Tissue samples from patients after surgical removal were placed in RNALater and stored at -80°C.
RNA isolation and cDNA synthesis
Total cellular RNA from blood and tissue samples was extracted with TRIzol LS Reagent (Invitrogen) and TriPure Isolation Reagent (Roche Diagnostic GmbH, Mannheim, Germany) respectively, according to manufacturer's protocols. RNA purity and concentration was determined spectrophotometrically and electrophoretically in 1.2% agarose gel containing 1.5% formaldehyde (Sigma-Aldrich, USA) in FA buffer (20 mM MOPS, 5 mM sodium acetate, 1 mM EDTA, 200 mM paraformaldehyde; pH 7.0; Sigma-Aldrich).
2 μg of total RNA was used for cDNA synthesis. Mixture of RNA, universal oligo(d)T10 primer and RNase-free water was incubated at 65°C for 10 minutes in order to denature RNA secondary structure.

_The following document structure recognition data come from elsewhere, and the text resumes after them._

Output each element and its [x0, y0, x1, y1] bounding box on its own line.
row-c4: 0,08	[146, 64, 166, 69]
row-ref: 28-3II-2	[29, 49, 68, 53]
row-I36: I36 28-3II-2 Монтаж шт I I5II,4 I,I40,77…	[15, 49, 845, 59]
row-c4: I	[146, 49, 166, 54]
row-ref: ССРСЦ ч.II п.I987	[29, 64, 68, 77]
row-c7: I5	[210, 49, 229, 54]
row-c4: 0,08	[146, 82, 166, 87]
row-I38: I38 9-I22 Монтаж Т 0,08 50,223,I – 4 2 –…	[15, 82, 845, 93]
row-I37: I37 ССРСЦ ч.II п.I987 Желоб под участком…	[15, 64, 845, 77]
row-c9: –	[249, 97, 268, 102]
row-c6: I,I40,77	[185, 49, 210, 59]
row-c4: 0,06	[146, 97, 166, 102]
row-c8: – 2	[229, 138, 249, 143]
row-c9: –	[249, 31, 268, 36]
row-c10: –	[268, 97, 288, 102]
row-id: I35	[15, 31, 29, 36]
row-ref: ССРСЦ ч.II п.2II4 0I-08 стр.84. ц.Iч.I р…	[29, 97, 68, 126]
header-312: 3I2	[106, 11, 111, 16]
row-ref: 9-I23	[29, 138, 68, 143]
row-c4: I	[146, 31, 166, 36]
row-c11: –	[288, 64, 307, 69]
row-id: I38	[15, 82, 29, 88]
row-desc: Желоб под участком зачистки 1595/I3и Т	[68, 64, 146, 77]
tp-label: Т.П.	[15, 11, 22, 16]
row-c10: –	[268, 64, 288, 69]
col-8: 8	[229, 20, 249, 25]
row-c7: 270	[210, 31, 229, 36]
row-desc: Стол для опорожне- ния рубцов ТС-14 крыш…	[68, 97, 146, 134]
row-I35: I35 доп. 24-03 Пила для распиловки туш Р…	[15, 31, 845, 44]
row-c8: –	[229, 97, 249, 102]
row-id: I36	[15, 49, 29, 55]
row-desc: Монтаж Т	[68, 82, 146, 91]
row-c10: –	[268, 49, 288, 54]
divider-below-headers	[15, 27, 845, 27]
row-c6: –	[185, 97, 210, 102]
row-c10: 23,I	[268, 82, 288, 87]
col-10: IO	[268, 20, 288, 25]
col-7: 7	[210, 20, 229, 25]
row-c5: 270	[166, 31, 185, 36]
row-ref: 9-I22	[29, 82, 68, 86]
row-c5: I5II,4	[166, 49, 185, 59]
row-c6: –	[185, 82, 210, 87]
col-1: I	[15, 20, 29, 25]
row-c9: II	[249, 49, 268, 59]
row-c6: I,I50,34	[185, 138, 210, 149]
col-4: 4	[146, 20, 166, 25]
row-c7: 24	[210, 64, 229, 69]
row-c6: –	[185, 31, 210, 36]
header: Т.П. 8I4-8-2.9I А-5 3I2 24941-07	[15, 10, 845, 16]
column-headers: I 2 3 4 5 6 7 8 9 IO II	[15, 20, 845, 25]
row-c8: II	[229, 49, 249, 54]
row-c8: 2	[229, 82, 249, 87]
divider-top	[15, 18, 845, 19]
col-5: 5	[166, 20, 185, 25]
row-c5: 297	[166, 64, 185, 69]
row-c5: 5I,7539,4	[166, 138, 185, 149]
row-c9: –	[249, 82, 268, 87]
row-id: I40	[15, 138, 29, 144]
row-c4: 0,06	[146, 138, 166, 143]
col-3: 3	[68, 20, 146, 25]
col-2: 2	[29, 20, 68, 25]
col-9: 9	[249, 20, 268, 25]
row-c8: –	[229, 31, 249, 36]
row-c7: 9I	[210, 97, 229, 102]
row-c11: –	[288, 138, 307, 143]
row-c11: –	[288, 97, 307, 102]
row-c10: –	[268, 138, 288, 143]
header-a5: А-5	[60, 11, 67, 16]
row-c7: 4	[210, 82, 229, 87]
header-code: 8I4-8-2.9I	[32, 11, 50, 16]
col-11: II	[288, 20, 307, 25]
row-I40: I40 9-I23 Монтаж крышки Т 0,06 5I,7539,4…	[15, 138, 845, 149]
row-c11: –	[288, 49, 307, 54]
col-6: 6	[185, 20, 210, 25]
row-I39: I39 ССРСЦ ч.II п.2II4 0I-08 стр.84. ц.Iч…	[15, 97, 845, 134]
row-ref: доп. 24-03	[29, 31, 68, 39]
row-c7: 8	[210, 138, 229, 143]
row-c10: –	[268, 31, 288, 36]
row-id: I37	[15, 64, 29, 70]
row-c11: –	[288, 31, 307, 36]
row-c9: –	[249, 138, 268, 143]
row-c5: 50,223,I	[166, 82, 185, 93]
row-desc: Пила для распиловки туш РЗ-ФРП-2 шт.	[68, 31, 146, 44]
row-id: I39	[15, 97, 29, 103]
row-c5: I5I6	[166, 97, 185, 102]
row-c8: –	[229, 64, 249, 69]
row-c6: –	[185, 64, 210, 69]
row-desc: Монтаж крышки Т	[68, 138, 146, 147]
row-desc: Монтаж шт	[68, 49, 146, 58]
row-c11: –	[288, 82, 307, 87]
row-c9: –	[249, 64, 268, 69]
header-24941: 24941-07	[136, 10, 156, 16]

Then the mixture was placed on ice and other components: 500 mM dNTPs, 10 nM DTT, 20 U ribonuclease inhibitor, 5 × reverse transcriptase buffer and 50 U of Transcriptor Reverse Transcriptase were added. mRNA was reversely transcribed at 55°C for 30 minutes. It was followed by enzyme inactivation at 85°C for 5 minutes. cDNA was placed on ice or stored at -20°C until real time PCR was performed. All compounds used for cDNA synthesis were purchased from Roche Diagnostic (Roche Diagnostic, Mannheim, Germany).
Real time PCR
To asses the expression level of CGB [NCBI: NM_000737] and GNRH1 [NCBI: NM_000825.3] genes real time PCR with sequence specific primers and LightCycler® TaqMan® Master Kit (Roche Diagnostics) has been performed. PCR reaction mixture contained: 5 μl of cDNA, 1x TaqMan Master mix, 0.1 μM hydrolysis probe (TaqMan) and 0.5 μM of the primers. The primers were designed to be complementary to the splice junction, what excluded the possibility of DNA amplification. Hydrolysis probes and primers used are described in table 1. TaqMan hydrolysis probe for examined genes and phosphoribosyltransferase (HPRT) housekeeping gene were purchased from Universal Probe Library (Roche Diagnostic).

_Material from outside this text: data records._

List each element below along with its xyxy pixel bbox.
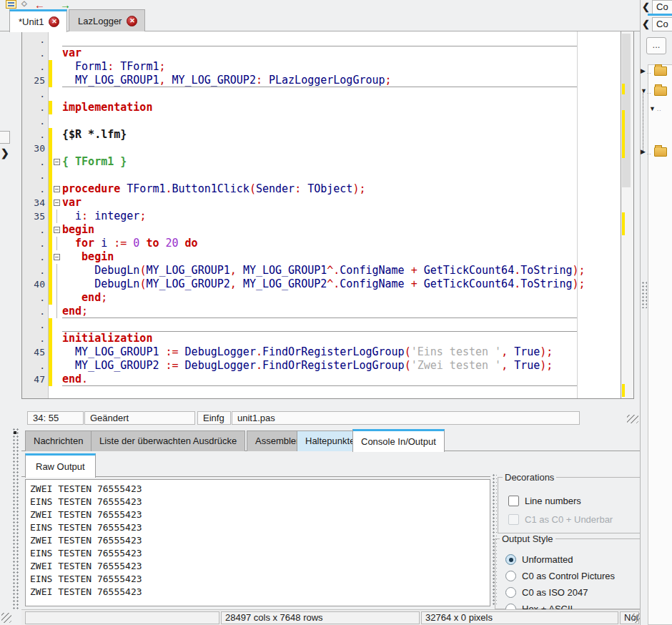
tab-watchlist[interactable]: Liste der überwachten Ausdrücke: [91, 430, 245, 451]
code-line[interactable]: 45 MY_LOG_GROUP1 := DebugLogger.FindOrRe…: [22, 345, 616, 359]
close-icon[interactable]: ✕: [49, 16, 59, 27]
resize-grip-icon[interactable]: [1, 613, 11, 623]
editor-vscrollbar[interactable]: [621, 31, 633, 398]
line-number: .: [22, 60, 49, 74]
fold-gutter-cell: [52, 60, 62, 74]
code-text: { TForm1 }: [62, 155, 577, 169]
code-line[interactable]: .: [22, 33, 616, 46]
tab-nachrichten[interactable]: Nachrichten: [25, 430, 92, 451]
folder-icon[interactable]: [654, 67, 667, 76]
radio-unformatted[interactable]: Unformatted: [505, 554, 573, 565]
line-number: 47: [22, 373, 49, 386]
code-line[interactable]: .var: [22, 46, 616, 60]
code-lines[interactable]: ..var. Form1: TForm1;25 MY_LOG_GROUP1, M…: [22, 33, 616, 386]
output-line: ZWEI TESTEN 76555423: [30, 560, 485, 573]
toggle-form-unit-icon[interactable]: [6, 0, 16, 9]
code-line[interactable]: .implementation: [22, 101, 616, 114]
line-number: 25: [22, 74, 49, 87]
tab-raw-output[interactable]: Raw Output: [25, 453, 96, 478]
code-text: Form1: TForm1;: [62, 60, 577, 74]
line-number: .: [22, 182, 49, 196]
code-line[interactable]: 40 DebugLn(MY_LOG_GROUP2, MY_LOG_GROUP2^…: [22, 277, 616, 291]
tab-lazlogger[interactable]: LazLogger ✕: [69, 9, 145, 31]
dropdown-diamond-icon[interactable]: ◇: [21, 0, 27, 7]
line-number: 45: [22, 345, 49, 359]
insert-mode-field: Einfg: [197, 411, 231, 425]
line-number: 40: [22, 277, 49, 291]
fold-gutter-cell: [52, 142, 62, 155]
code-line[interactable]: .end;: [22, 305, 616, 318]
expand-chevron-icon[interactable]: ❯: [1, 147, 9, 159]
expanded-arrow-icon[interactable]: ▼: [641, 87, 647, 94]
forward-arrow-icon[interactable]: →: [60, 0, 71, 9]
tab-unit1[interactable]: *Unit1 ✕: [9, 9, 67, 32]
raw-output-memo[interactable]: ZWEI TESTEN 76555423EINS TESTEN 76555423…: [25, 479, 490, 606]
code-line[interactable]: . for i := 0 to 20 do: [22, 237, 616, 250]
fold-box-icon[interactable]: [52, 155, 62, 169]
editor-tabbar: *Unit1 ✕ LazLogger ✕: [0, 9, 640, 31]
tree-dots: ..: [647, 89, 651, 95]
radio-unformatted-label: Unformatted: [522, 554, 573, 565]
status-empty-field: [25, 611, 219, 624]
resize-grip-icon[interactable]: [632, 614, 640, 623]
vertical-splitter[interactable]: [12, 428, 20, 609]
folder-icon[interactable]: [654, 87, 667, 96]
radio-c0-control-pictures[interactable]: C0 as Control Pictures: [505, 571, 615, 581]
checkbox-icon[interactable]: [508, 496, 519, 506]
fold-gutter-cell: [52, 87, 62, 101]
right-tab-2[interactable]: Co: [652, 17, 672, 31]
code-line[interactable]: . end;: [22, 291, 616, 305]
collapsed-panel-stub[interactable]: [0, 131, 10, 144]
scrollbar-modified-mark: [622, 110, 625, 158]
chevron-left-icon[interactable]: ❮: [642, 1, 650, 12]
code-line[interactable]: . Form1: TForm1;: [22, 60, 616, 74]
radio-icon[interactable]: [505, 554, 516, 565]
filename-field: unit1.pas: [232, 411, 580, 425]
code-line[interactable]: .: [22, 318, 616, 332]
output-line: EINS TESTEN 76555423: [30, 547, 485, 560]
code-line[interactable]: 47end.: [22, 373, 616, 386]
right-tab-1[interactable]: Co: [652, 0, 672, 14]
more-button[interactable]: ...: [646, 37, 666, 54]
code-line[interactable]: .: [22, 169, 616, 182]
line-numbers-option[interactable]: Line numbers: [508, 496, 581, 506]
close-icon[interactable]: ✕: [127, 16, 137, 26]
fold-box-icon[interactable]: [52, 223, 62, 237]
fold-box-icon[interactable]: [52, 182, 62, 196]
code-line[interactable]: 35 i: integer;: [22, 210, 616, 223]
tab-console-in-output[interactable]: Console In/Output: [352, 429, 445, 452]
resize-grip-icon[interactable]: [627, 415, 638, 423]
code-line[interactable]: . MY_LOG_GROUP2 := DebugLogger.FindOrReg…: [22, 359, 616, 373]
tree-dots: ..: [647, 69, 651, 75]
radio-icon[interactable]: [505, 571, 516, 581]
code-line[interactable]: .procedure TForm1.Button1Click(Sender: T…: [22, 182, 616, 196]
code-line[interactable]: .begin: [22, 223, 616, 237]
collapsed-arrow-icon[interactable]: ▶: [641, 67, 646, 74]
code-line[interactable]: 34var: [22, 196, 616, 210]
scrollbar-modified-mark: [622, 384, 625, 397]
fold-box-icon[interactable]: [52, 250, 62, 264]
code-line[interactable]: 25 MY_LOG_GROUP1, MY_LOG_GROUP2: PLazLog…: [22, 74, 616, 87]
radio-icon[interactable]: [505, 587, 516, 598]
code-line[interactable]: .: [22, 87, 616, 101]
checkbox-icon: [508, 514, 519, 525]
chevron-left-icon[interactable]: ❮: [642, 19, 650, 29]
right-splitter-grip[interactable]: [641, 281, 647, 308]
collapsed-arrow-icon[interactable]: ▶: [641, 148, 646, 155]
expanded-arrow-icon[interactable]: ▼: [649, 105, 656, 112]
back-arrow-icon[interactable]: ←: [34, 0, 45, 9]
code-line[interactable]: .: [22, 114, 616, 128]
code-line[interactable]: .{$R *.lfm}: [22, 128, 616, 142]
code-line[interactable]: .{ TForm1 }: [22, 155, 616, 169]
line-number: .: [22, 169, 49, 182]
code-line[interactable]: .initialization: [22, 332, 616, 345]
fold-box-icon[interactable]: [52, 196, 62, 210]
splitter-handle-dot[interactable]: [14, 431, 16, 434]
radio-c0-iso-2047[interactable]: C0 as ISO 2047: [505, 587, 588, 598]
source-editor[interactable]: ..var. Form1: TForm1;25 MY_LOG_GROUP1, M…: [21, 31, 634, 399]
code-line[interactable]: . DebugLn(MY_LOG_GROUP1, MY_LOG_GROUP1^.…: [22, 264, 616, 277]
folder-icon[interactable]: [654, 147, 667, 157]
code-text: initialization: [62, 332, 577, 345]
code-line[interactable]: 30: [22, 142, 616, 155]
code-line[interactable]: . begin: [22, 250, 616, 264]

The program of PCR consisted of 1 cycle of 95°C with a 10 minute hold, followed by 45 cycles of 95°C with a 10 seconds hold, annealing/amplification temperature at 60°C with a 30 seconds hold, and 72°C with a 1 seconds hold for fluorescence data acquisition.
All experiments were performed in triplicates. PCR efficiencies were calculated from the standard curves (SC) generated using serial decimal dilutions of cDNA synthesized from placenta. A relative expression level of analyzed genes was normalized with control gene - HPRT. The final step of the expression level analysis was the calculation of the CGB/HPRT and GNRH1/HPRT concentration ratio (Cr).

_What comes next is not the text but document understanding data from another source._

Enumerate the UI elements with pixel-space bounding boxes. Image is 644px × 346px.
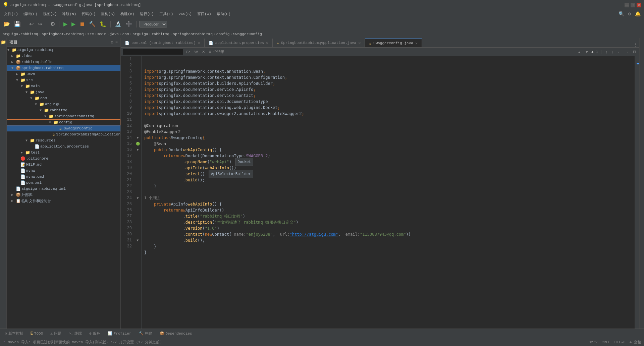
run-config-dropdown[interactable]: Producer [139,21,167,27]
expand-springboot-rabbitmq[interactable]: ▼ [11,66,15,70]
tree-item-src[interactable]: ▼ 📁 src [7,77,120,83]
tree-item-springboot-rabbitmq[interactable]: ▼ 📦 springboot-rabbitmq [7,65,120,71]
project-sync-icon[interactable]: ⚙ [111,40,113,45]
tree-item-com[interactable]: ▼ 📁 com [7,95,120,101]
close-button[interactable]: ✕ [637,3,641,7]
navigate-down-button[interactable]: ↓ [610,50,615,54]
debug-button[interactable]: ▶ [70,20,77,28]
settings-button[interactable]: ⚙ [49,20,56,28]
tree-item-main[interactable]: ▼ 📁 main [7,83,120,89]
bc-item-root[interactable]: atguigu-rabbitmq [3,32,38,36]
fold-arrow-16[interactable]: ▼ [137,148,139,152]
menu-item-code[interactable]: 代码(C) [79,11,98,17]
tree-item-mvnw[interactable]: 📄 mvnw [7,168,120,174]
bc-item-com[interactable]: com [122,32,129,36]
tree-item-test[interactable]: ▶ 📁 test [7,150,120,156]
tree-item-java[interactable]: ▼ 📁 java [7,89,120,95]
debug2-button[interactable]: 🐛 [98,20,108,28]
fold-arrow-24[interactable]: ▼ [137,196,139,200]
tree-item-app-props[interactable]: 📄 application.properties [7,143,120,150]
expand-idea[interactable]: ▶ [11,54,15,58]
bottomtab-problems[interactable]: ⚠ 问题 [47,330,65,338]
menu-item-tools[interactable]: 工具(T) [157,11,176,17]
save-button[interactable]: 💾 [13,20,22,28]
bc-item-main[interactable]: main [98,32,106,36]
undo-button[interactable]: ↩ [28,20,35,28]
tree-item-scratch[interactable]: ▶ 📋 临时文件和控制台 [7,198,120,204]
tree-item-root[interactable]: ▼ 📁 atguigu-rabbitmq [7,47,120,53]
expand-config[interactable]: ▼ [49,121,53,124]
project-settings-icon[interactable]: ≡ [115,40,118,45]
bottomtab-version-control[interactable]: ⚙ 版本控制 [1,330,26,338]
bottomtab-todo[interactable]: E TODO [27,330,47,338]
gutter-14[interactable]: ▼ [134,135,141,141]
bottomtab-dependencies[interactable]: 📦 Dependencies [156,330,196,338]
line-ending-indicator[interactable]: CRLF [601,340,610,344]
line-col-indicator[interactable]: 32:2 [589,340,597,344]
tree-item-config[interactable]: ▼ 📁 config [7,119,120,125]
maximize-button[interactable]: □ [631,3,635,7]
bc-item-springbootrabbitmq[interactable]: springbootrabbitmq [173,32,213,36]
tab-springboot-app-close[interactable]: ✕ [358,41,361,46]
tree-item-help[interactable]: 📝 HELP.md [7,162,120,168]
new-file-button[interactable]: 📂 [2,20,11,28]
expand-rabbitmq-hello[interactable]: ▶ [11,60,15,64]
gutter-16[interactable]: ▼ [134,147,141,153]
bc-item-swaggerconfig[interactable]: SwaggerConfig [233,32,262,36]
expand-resources[interactable]: ▼ [25,139,30,142]
tree-item-iml[interactable]: 📄 atguigu-rabbitmq.iml [7,186,120,192]
search-input[interactable] [123,49,183,55]
expand-scratch[interactable]: ▶ [11,199,15,203]
tab-swagger-config[interactable]: ☕ SwaggerConfig.java ✕ [365,39,422,47]
bc-item-src[interactable]: src [87,32,94,36]
coverage-button[interactable]: ➕ [124,20,133,28]
menu-item-file[interactable]: 文件(F) [1,11,21,17]
gutter-31[interactable]: ▼ [134,237,141,243]
tab-swagger-config-close[interactable]: ✕ [415,41,418,46]
search-case-button[interactable]: Cc [184,50,192,54]
tree-item-resources[interactable]: ▼ 📁 resources [7,137,120,143]
scroll-down-button[interactable]: ▼ [584,50,590,54]
fold-arrow-14[interactable]: ▼ [137,136,139,140]
bc-item-rabbitmq[interactable]: rabbitmq [152,32,169,36]
tab-app-props-close[interactable]: ✕ [266,41,268,46]
expand-java[interactable]: ▼ [25,91,30,94]
tree-item-idea[interactable]: ▶ 📁 .idea [7,53,120,59]
tree-item-springbootrabbitmq[interactable]: ▼ 📁 springbootrabbitmq [7,113,120,119]
navigate-right-button[interactable]: → [624,50,630,54]
expand-external-libs[interactable]: ▶ [11,193,15,197]
minimize-button[interactable]: — [625,3,629,7]
tab-pom-xml[interactable]: 📄 pom.xml (springboot-rabbitmq) ✕ [121,39,205,47]
tree-item-external-libs[interactable]: ▶ 📦 外部库 [7,192,120,198]
tab-pom-xml-close[interactable]: ✕ [198,41,200,46]
bc-item-java[interactable]: java [110,32,119,36]
tab-springboot-app[interactable]: ☕ SpringbootRabbitmqApplication.java ✕ [273,39,365,47]
search-word-button[interactable]: W [193,50,199,54]
expand-main[interactable]: ▼ [21,84,25,88]
left-strip-icon-1[interactable]: 📁 [1,40,6,45]
encoding-indicator[interactable]: UTF-8 [614,340,626,344]
menu-item-build[interactable]: 构建(B) [118,11,137,17]
bottomtab-build[interactable]: 🔨 构建 [136,330,156,338]
tree-item-rabbitmq-hello[interactable]: ▶ 📦 rabbitmq-hello [7,59,120,65]
run-button[interactable]: ▶ [62,20,69,28]
tree-item-mvn[interactable]: ▶ 📁 .mvn [7,71,120,77]
tree-item-gitignore[interactable]: 🔴 .gitignore [7,156,120,162]
expand-atguigu[interactable]: ▼ [35,103,39,106]
code-content[interactable]: import org.springframework.context.annot… [142,56,635,329]
tree-item-springboot-app[interactable]: ☕ SpringbootRabbitmqApplication [7,131,120,137]
stop-button[interactable]: ⏹ [78,20,86,28]
search-close-button[interactable]: ✕ [201,49,206,54]
expand-springbootrabbitmq[interactable]: ▼ [44,115,48,118]
fold-arrow-31[interactable]: ▼ [137,239,139,242]
menu-item-navigate[interactable]: 导航(N) [59,11,79,17]
tab-app-props[interactable]: 📄 application.properties ✕ [205,39,273,47]
bottomtab-services[interactable]: ⚙ 服务 [86,330,104,338]
build-button[interactable]: 🔨 [88,20,97,28]
tree-item-rabbitmq[interactable]: ▼ 📁 rabbitmq [7,107,120,113]
menu-item-view[interactable]: 视图(V) [40,11,60,17]
expand-src[interactable]: ▼ [16,78,20,82]
tree-item-atguigu[interactable]: ▼ 📁 atguigu [7,101,120,107]
gutter-24[interactable]: ▼ [134,195,141,201]
updates-icon[interactable]: 🔔 [633,11,643,17]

The PCR products were sequenced to confirm their identity.
Data collection and Statistical analysis
Real time PCR data was assembled using the LightCycler computer application software 4.05 dedicated for the LightCycler 2.0. All data was analyzed using the Statistica Software ver. 6.0 (StatSoft, Poland).
The Mann-Whitney U test was performed and the differences were considered to be statistically significant if P-value was lower than 0.05.
CGB and GNRH1 concentration ratios were log-transformed to achieve normal distribution of data.
In order to distinguish populations with homogeneous genes' expression the maximal likelihood method for one- and multiplied normal distribution was used.
Relative levels of CGB and GNRH1 expression between studied groups were correlated using Spearman's Rank Correlation test and the results were considered to be statistically significant if P-value was lower than 0.05.
Results
The expression of CGB and GNRH1 was evaluated for gynecological tumor tissue and peripheral blood of patients with gynecological cancer using real time RT-PCR method. PCR products identity was confirmed by sequencing.
The results of the study demonstrated that both genes are active in all analyzed tumors samples. Although the genes activity can be detected in control tissue lacking cancerous changes, the level of expression was significantly lower than the one found in cancer tissues (Figure 1 and 2). The differences between CGB and GNRH1 genes expression in cancer tissue and healthy tissue was found to be statistically significant (P = 0.000000 and P = 0.001037, respectively).
CGB gene expression in tissue lacking of cancerous changes (A) and tumor tissue (B). Relative expression levels are presented as the logarithm to the base 10. In order to distinguish populations with homogeneous genes' expression the maximal likelihood method for one- and multiplied normal distribution was used. The histograms include one (A) and two (B) normal distribution of CGB expression. In case of tumor tissue (B) two normal distributions' sum create the final approximation - higher curve in the graph.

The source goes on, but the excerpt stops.